I am a PC tech for a large corporate network, and one of our users called in to say that she suddenly could not open Excel files. I connected to her machine and found that I can open excel documents from the desktop icons, as well as through windows explorer, but the issue exists as soon as you select "open" from the File menu in excel. When you attempt to open a document that way, the standard "Microsoft Office Excel has encountered a problem and needs to close" message, also giving the option to save work and re-start excel. 

She is running office 2003 professional SP2 on a dell optiplex gx280 with 256 meg of ram. She's never had an issue in the past, and has not installed any new software recently, so no conflicts are likely, this is just a sudden issue.

I attempted a repair installation, a complete uninstall\reinstall, and applied all available updates from the Microsoft website, and nothing has solved the problem.

Hopefully you guys can help!

Thanks in advance


----------



## Zazula (Apr 27, 2006)

*Re: Excel 2003 crashing when I attempt to open a file*

Does the same happen when you open Excel in Safe Mode, as well (i.e. running the executable with the */s* switch)?


----------



## NashvilleITGuy (Sep 11, 2007)

*Re: Excel 2003 crashing when I attempt to open a file*

No, I don't seem to have the problem when I run excel in safe mode.

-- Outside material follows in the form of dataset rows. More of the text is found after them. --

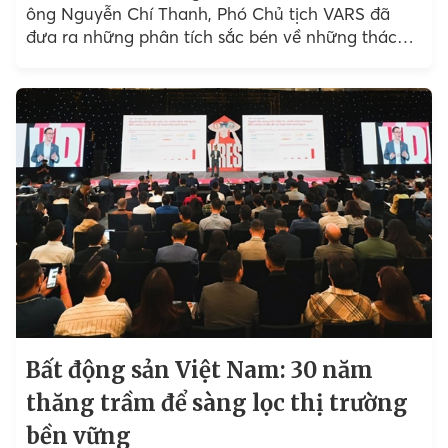
ông Nguyễn Chí Thanh, Phó Chủ tịch VARS đã
đưa ra những phân tích sắc bén về những thách
thức...
Bất động sản Việt Nam: 30 năm
thăng trầm để sàng lọc thị trường
bền vững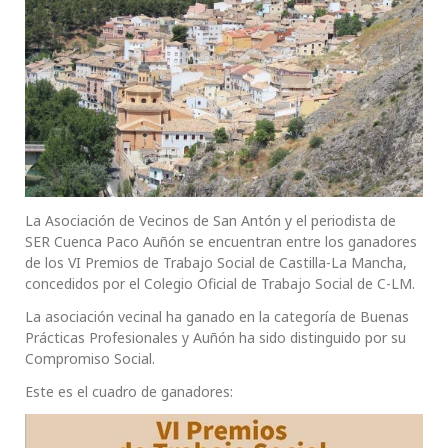
La Asociación de Vecinos de San Antón y el periodista de
SER Cuenca Paco Auñón se encuentran entre los ganadores
de los VI Premios de Trabajo Social de Castilla-La Mancha,
concedidos por el Colegio Oficial de Trabajo Social de C-LM.
La asociación vecinal ha ganado en la categoría de Buenas
Prácticas Profesionales y Auñón ha sido distinguido por su
Compromiso Social.
Este es el cuadro de ganadores: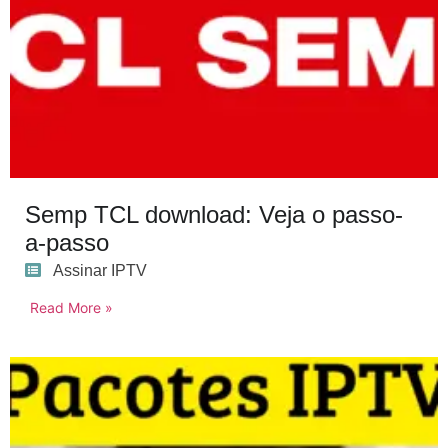
Semp TCL download: Veja o passo-
a-passo
Assinar IPTV
Read More »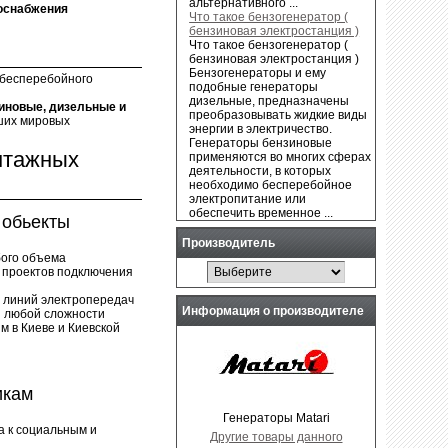
альтернативного ...
роснабжения
Что такое бензогенератор (
бензиновая электростанция )
Что такое бензогенератор (
бензиновая электростанция )
Бензогенераторы и ему
 бесперебойного
подобные генераторы
дизельные, предназначены
иновые, дизельные и
преобразовывать жидкие виды
ших мировых
энергии в электричество.
Генераторы бензиновые
нтажных
применяются во многих сферах
деятельности, в которых
необходимо бесперебойное
электропитание или
обеспечить временное ...
обьекты
Производитель
ого объема
е проектов подключения
а линий электропередач
Информация о производителе
 любой сложности
м в Киеве и Киевской
икам
Генераторы Matari
а к социальным и
Другие товары данного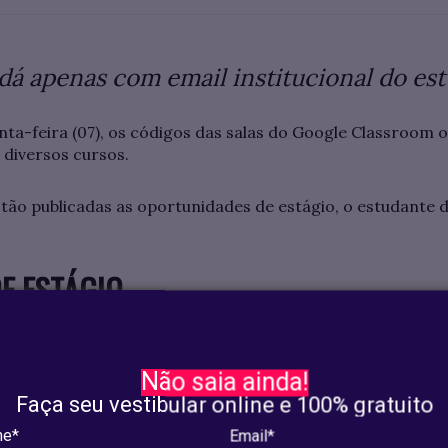
 dá apenas com email institucional do es
nta-feira (07), os códigos das salas do Google Classroom 
 diversos cursos.
stão publicadas as oportunidades de estágio, o estudante d
E ESTÁGIO
Não saia ainda!
Faça seu vestibular online e 100% gratuito
e*
Email*
O DE SISTEMAS - y5nu7le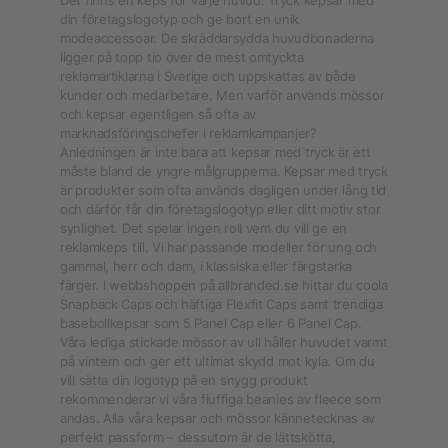
Det finns en keps för varje huvud. Tryck kepsar med
din företagslogotyp och ge bort en unik
modeaccessoar. De skräddarsydda huvudbonaderna
ligger på topp tio över de mest omtyckta
reklamartiklarna i Sverige och uppskattas av både
kunder och medarbetare. Men varför används mössor
och kepsar egentligen så ofta av
marknadsföringschefer i reklamkampanjer?
Anledningen är inte bara att kepsar med tryck är ett
måste bland de yngre målgrupperna. Kepsar med tryck
är produkter som ofta används dagligen under lång tid
och därför får din företagslogotyp eller ditt motiv stor
synlighet. Det spelar ingen roll vem du vill ge en
reklamkeps till. Vi har passande modeller för ung och
gammal, herr och dam, i klassiska eller färgstarka
färger. I webbshoppen på allbranded.se hittar du coola
Snapback Caps och häftiga Flexfit Caps samt trendiga
basebollkepsar som 5 Panel Cap eller 6 Panel Cap.
Våra lediga stickade mössor av ull håller huvudet varmt
på vintern och ger ett ultimat skydd mot kyla. Om du
vill sätta din logotyp på en snygg produkt
rekommenderar vi våra fluffiga beanies av fleece som
andas. Alla våra kepsar och mössor kännetecknas av
perfekt passform – dessutom är de lättskötta,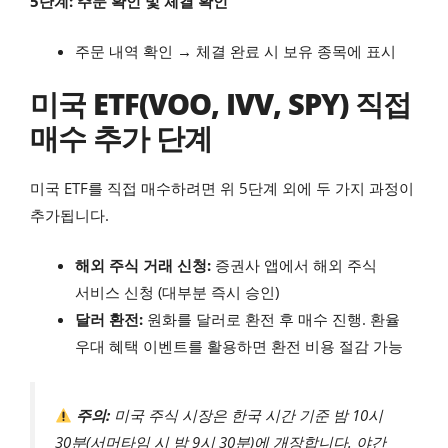
5단계: 주문 확인 및 체결 확인
주문 내역 확인 → 체결 완료 시 보유 종목에 표시
미국 ETF(VOO, IVV, SPY) 직접
매수 추가 단계
미국 ETF를 직접 매수하려면 위 5단계 외에 두 가지 과정이
추가됩니다.
해외 주식 거래 신청:
증권사 앱에서 해외 주식
서비스 신청 (대부분 즉시 승인)
달러 환전:
원화를 달러로 환전 후 매수 진행. 환율
우대 혜택 이벤트를 활용하면 환전 비용 절감 가능
주의:
미국 주식 시장은 한국 시간 기준 밤 10시
30분(서머타임 시 밤 9시 30분)에 개장합니다. 야간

Any suggestions?


----------



## Zazula (Apr 27, 2006)

*Re: Excel 2003 crashing when I attempt to open a file*

Then most probably it's an add-on or (less likely in your case IMO) a custom template.


----------



## NashvilleITGuy (Sep 11, 2007)

*Re: Excel 2003 crashing when I attempt to open a file*

Good news... I worked it out. I re-registered Excel by clearing the registry entry and then opening excel. I had no issues opening files in any way after that.


----------



## Zazula (Apr 27, 2006)

*Re: Excel 2003 crashing when I attempt to open a file*

Glad to hear you got it resolved. Cheers! :4-clap: (Theoretically, the registry entries should have been recreated when you reinstalled the application, but (who knows?) maybe the safemode running helped a bit?)


----------